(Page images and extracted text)
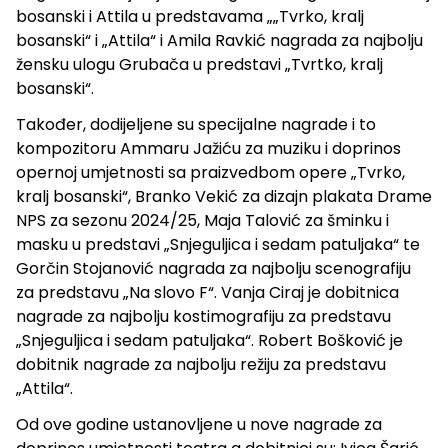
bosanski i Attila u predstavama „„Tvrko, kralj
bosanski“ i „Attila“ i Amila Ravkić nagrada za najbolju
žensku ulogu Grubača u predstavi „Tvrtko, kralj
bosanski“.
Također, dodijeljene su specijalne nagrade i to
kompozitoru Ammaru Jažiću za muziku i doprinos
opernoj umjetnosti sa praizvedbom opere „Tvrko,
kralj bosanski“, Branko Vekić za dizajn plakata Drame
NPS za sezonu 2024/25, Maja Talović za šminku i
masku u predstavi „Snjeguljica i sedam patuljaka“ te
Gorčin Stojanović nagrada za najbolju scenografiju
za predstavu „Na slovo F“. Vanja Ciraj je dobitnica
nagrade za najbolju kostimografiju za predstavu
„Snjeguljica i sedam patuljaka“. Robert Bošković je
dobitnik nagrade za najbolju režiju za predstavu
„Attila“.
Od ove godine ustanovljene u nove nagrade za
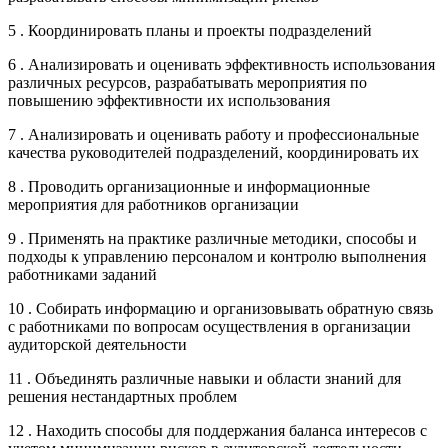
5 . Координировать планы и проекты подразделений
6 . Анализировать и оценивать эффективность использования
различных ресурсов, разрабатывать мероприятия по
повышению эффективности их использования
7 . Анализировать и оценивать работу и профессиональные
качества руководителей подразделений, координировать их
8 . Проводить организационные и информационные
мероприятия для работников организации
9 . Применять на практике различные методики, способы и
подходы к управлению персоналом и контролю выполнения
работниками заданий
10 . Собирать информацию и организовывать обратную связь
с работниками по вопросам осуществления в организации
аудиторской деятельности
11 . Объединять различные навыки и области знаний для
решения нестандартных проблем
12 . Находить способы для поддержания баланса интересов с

■ **Work required**
Once you have found every line above holding the word "nagrada", copy those lines.

■ **Solution**
bosanski“ i „Attila“ i Amila Ravkić nagrada za najbolju
Gorčin Stojanović nagrada za najbolju scenografiju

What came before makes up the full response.